Early American History
The Age of Exploration
Vocabulary
Baffin Island (Helluland)
banish
Canada
Erik the Red
Greenland
Iceland
knolls
Key Concepts

Erik the Red was a Viking. He was banished from Iceland for killing another Viking in a fight. He moved to a much larger island west of Iceland and called it Greenland. He chose the name Greenland so that other Vikings would think his Island was a beautiful place to live. Actually much of Greenland is covered with ice and glacier. It has a frozen ground called tundra that thaws during the summer months. Greenland has very few trees.

Eric the Red had a son named Leif Eriksson. Leif Eriksson grew up hearing stories about a land to the west of Greenland.

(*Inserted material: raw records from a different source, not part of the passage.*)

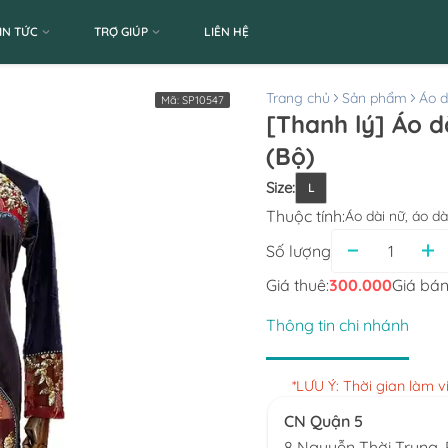
IN TỨC
TRỢ GIÚP
LIÊN HỆ
Trang chủ
Sản phẩm
Áo d
Mã:
SP10547
[Thanh lý] Áo d
(Bộ)
Size
:
L
Thuộc tính:
Áo dài nữ, áo dà
Số lượng
Giá thuê:
300.000
Giá bán
Thông tin chi nhánh
*LƯU Ý: Thời gian làm 
CN Quận 5
8 Nguyễn Thời Trung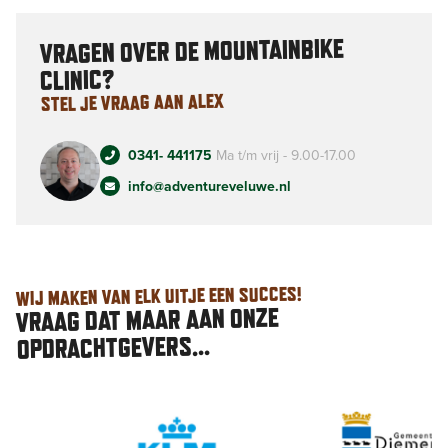
VRAGEN OVER DE MOUNTAINBIKE
CLINIC?
STEL JE VRAAG AAN ALEX
0341- 441175
Ma t/m vrij - 9.00-17.00
info@adventureveluwe.nl
WIJ MAKEN VAN ELK UITJE EEN SUCCES!
VRAAG DAT MAAR AAN ONZE
OPDRACHTGEVERS...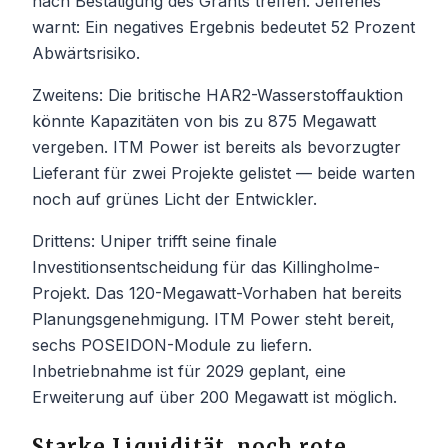
nach Bestätigung des Grants treffen. Jefferies
warnt: Ein negatives Ergebnis bedeutet 52 Prozent
Abwärtsrisiko.
Zweitens: Die britische HAR2-Wasserstoffauktion
könnte Kapazitäten von bis zu 875 Megawatt
vergeben. ITM Power ist bereits als bevorzugter
Lieferant für zwei Projekte gelistet — beide warten
noch auf grünes Licht der Entwickler.
Drittens: Uniper trifft seine finale
Investitionsentscheidung für das Killingholme-
Projekt. Das 120-Megawatt-Vorhaben hat bereits
Planungsgenehmigung. ITM Power steht bereit,
sechs POSEIDON-Module zu liefern.
Inbetriebnahme ist für 2029 geplant, eine
Erweiterung auf über 200 Megawatt ist möglich.
Starke Liquidität, noch rote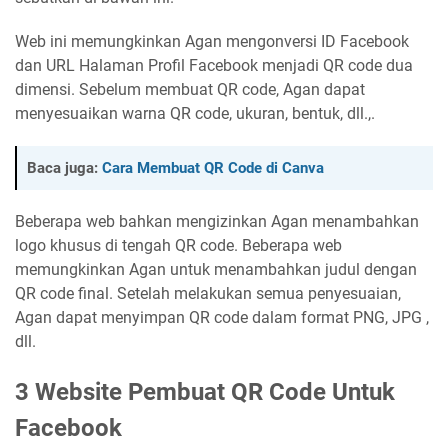
Web ini memungkinkan Agan mengonversi ID Facebook
dan URL Halaman Profil Facebook menjadi QR code dua
dimensi. Sebelum membuat QR code, Agan dapat
menyesuaikan warna QR code, ukuran, bentuk, dll.,.
Baca juga:
Cara Membuat QR Code di Canva
Beberapa web bahkan mengizinkan Agan menambahkan
logo khusus di tengah QR code. Beberapa web
memungkinkan Agan untuk menambahkan judul dengan
QR code final. Setelah melakukan semua penyesuaian,
Agan dapat menyimpan QR code dalam format PNG, JPG ,
dll.
3 Website Pembuat QR Code Untuk
Facebook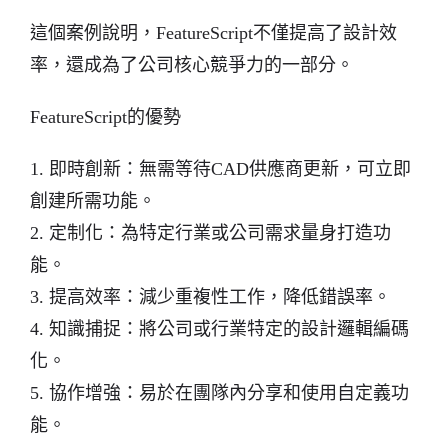
這個案例說明，FeatureScript不僅提高了設計效
率，還成為了公司核心競爭力的一部分。
FeatureScript的優勢
1. 即時創新：無需等待CAD供應商更新，可立即
創建所需功能。
2. 定制化：為特定行業或公司需求量身打造功
能。
3. 提高效率：減少重複性工作，降低錯誤率。
4. 知識捕捉：將公司或行業特定的設計邏輯編碼
化。
5. 協作增強：易於在團隊內分享和使用自定義功
能。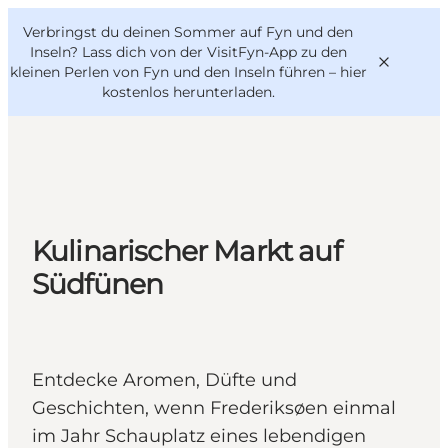
English
Danish
VisitFyn
Verbringst du deinen Sommer auf Fyn und den
VisitFyn
Deutsch
Inseln? Lass dich von der VisitFyn-App zu den
kleinen Perlen von Fyn und den Inseln führen –
hier
kostenlos herunterladen
.
Reise Ideen
Outdoor & bike
Kulinarischer Markt auf
Essen & trinken
Südfünen
Übernachtung
Entdecke Aromen, Düfte und
Geschichten, wenn Frederiksøen einmal
im Jahr Schauplatz eines lebendigen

This land was said to have had small round hills called knolls. The stories told of huge forests covering the knolls.

In the year 1000 A.D., Leif Eriksson and his crew set off to find the land of the stories. He sailed to the what is today known as Newfoundland. There, Leif Eriksson and his crew built temporary houses made of mud and grass. The land had so many grapevines and berry bushes they called the settlement Vinland.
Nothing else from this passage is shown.